At the end of 1976, she was requested by name to report to Kamiseya, Japan, to the Fleet Ocean Surveillance Information Facility and became the first female and African American female to be designated an Intelligence Watch Specialist in the U.S. Navy, as an Intelligence Watch Officer.

In April 1979, Captain Gail Harris became the U.S. Navy's first female and African American instructor at the Armed Forces Air Intelligence Training Center at Lowry Air Force Base, Colorado. There she built up the U.S. Navy's first course on ocean surveillance information systems and taught the Anti-Submarine Warfare and Soviet Surface Operations courses.

In 1984, Captain Harris was one of the first two women assigned to the Office of Naval Intelligence's War Gaming Team Detachment at the Naval War College, and was chosen to be commander of the Soviet Union's Theater military forces, twice during the Global War Games.

In 1988, Gail was requested by name to coordinate the Defense Department's Intelligence support for the 1988 Olympics in Seoul, South Korea.

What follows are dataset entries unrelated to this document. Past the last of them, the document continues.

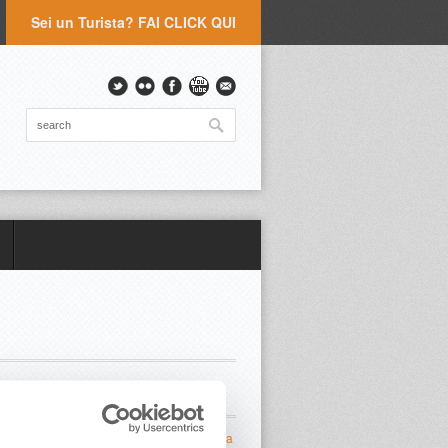
Sei un Turista? FAI CLICK QUI
ULTIMI ARTICOLI
Weekend conclusivo per”La Terrazza della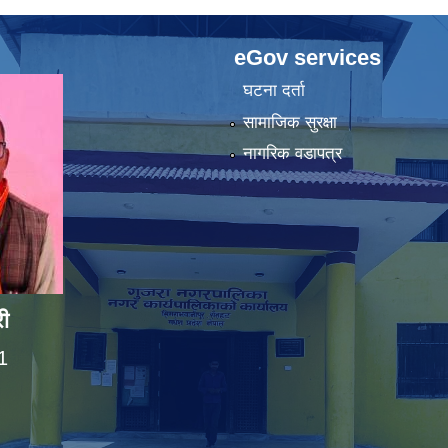
eGov services
घटना दर्ता
सामाजिक सुरक्षा
नागरिक वडापत्र
ी
1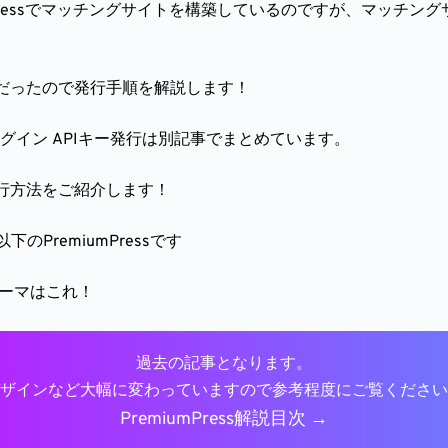
ressでマッチングサイトを構築しているのですが、マッチングサ
必要だったので発行手順を解説します！
kログイン APIキー発行
は別記事でまとめています。
ー発行方法をご紹介します！
PremiumPressです
るテーマはこれ！
過去の記事となります。
ザインなど大幅に変わっていますので参考程度にご覧ください
PremiumPress解説目次 →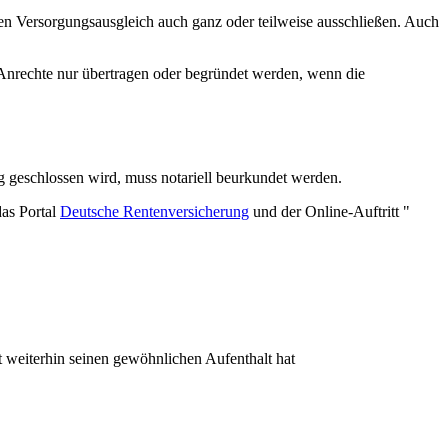
n Versorgungsausgleich auch ganz oder teilweise ausschließen. Auch
Anrechte nur übertragen oder begründet werden, wenn die
g geschlossen wird, muss notariell beurkundet werden.
das Portal
Deutsche Rentenversicherung
und der Online-Auftritt "
 weiterhin seinen gewöhnlichen Aufenthalt hat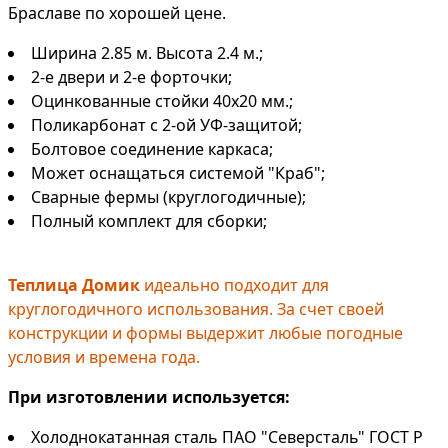
Браславе по хорошей цене.
Ширина 2.85 м. Высота 2.4 м.;
2-е двери и 2-е форточки;
Оцинкованные стойки 40х20 мм.;
Поликарбонат с 2-ой УФ-защитой;
Болтовое соединение каркаса;
Может оснащаться системой "Краб";
Сварные фермы (круглогодичные);
Полный комплект для сборки;
Теплица Домик
идеально подходит для
круглогодичного использования. За счет своей
конструкции и формы выдержит любые погодные
условия и времена года.
При изготовлении используется:
Холоднокатанная сталь ПАО "Северсталь" ГОСТ Р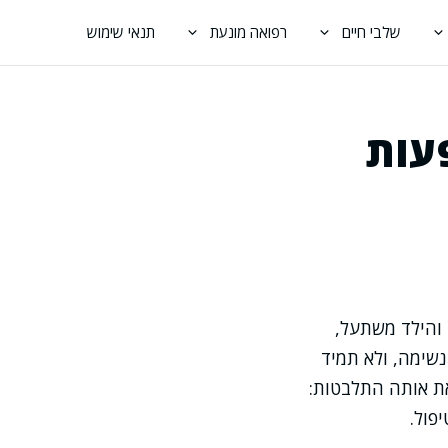
שלבי חיים
רפואה מונעת
תנאי שימוש
פעות
 והילד משתעל,
נשימה, ולא תמיד
את אותה התלבטות:
פול.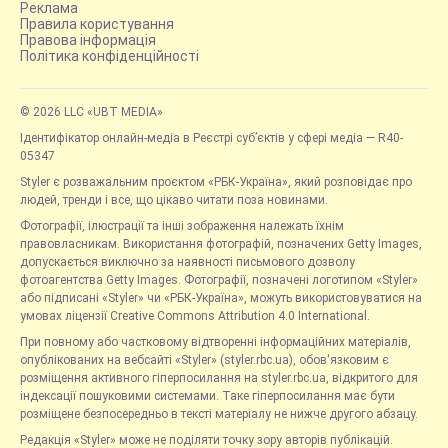
Реклама
Правила користування
Правова інформація
Політика конфіденційності
© 2026 LLC «UBT MEDIA»
Ідентифікатор онлайн-медіа в Реєстрі суб’єктів у сфері медіа — R40-
05347
Styler є розважальним проєктом «РБК-Україна», який розповідає про
людей, тренди і все, що цікаво читати поза новинами.
Фотографії, ілюстрації та інші зображення належать їхнім
правовласникам. Використання фотографій, позначених Getty Images,
допускається виключно за наявності письмового дозволу
фотоагентства Getty Images. Фотографії, позначені логотипом «Styler»
або підписані «Styler» чи «РБК-Україна», можуть використовуватися на
умовах ліцензії Creative Commons Attribution 4.0 International.
При повному або частковому відтворенні інформаційних матеріалів,
опублікованих на вебсайті «Styler» (styler.rbc.ua), обов'язковим є
розміщення активного гіперпосилання на styler.rbc.ua, відкритого для
індексації пошуковими системами. Таке гіперпосилання має бути
розміщене безпосередньо в тексті матеріалу не нижче другого абзацу.
Редакція «Styler» може не поділяти точку зору авторів публікацій.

In 1989, she was selected to head the Intelligence Department for Fleet Air Reconnaissance Squadron Two, in Rota, Spain, becoming the first female and African American to do so in the U.S. Navy's largest Aviation Squadron. The mission was for the squadron to support U.S. military and aircraft carrier operations with intelligence reports during the Gulf War.

During her service, between 1992 and 1996, in the Middle East, as the intelligence planner for Commander U.S. Forces Central Command, she also headed the U.S. Navy's Iraqi Crisis Action Cell and Intelligence Watch Center during crisis operations in the Persian Gulf. At this time, she was also specifically chosen by the director of Naval Intelligence and commander of U.S. Naval Forces Central Command to fill in as acting naval attache, Egypt, for a five-month period, becoming the first female attache to a Middle Eastern country.

For her last assignment, Harris was selected to develop intelligence policy for computer network defense and computer network attack for the Department of Defense.

==Personal life==
Since retiring from the military in 2001, Harris worked for Lockheed Martin as an intelligence subject matter expert. She has also been a contributing author to books such as Wake Up and Live Your Life With Passion, and Lies and Limericks: Inspirations from Ireland. She is currently finishing her book/memoir War On Any Given Day, and she also has a weekly R&B radio show.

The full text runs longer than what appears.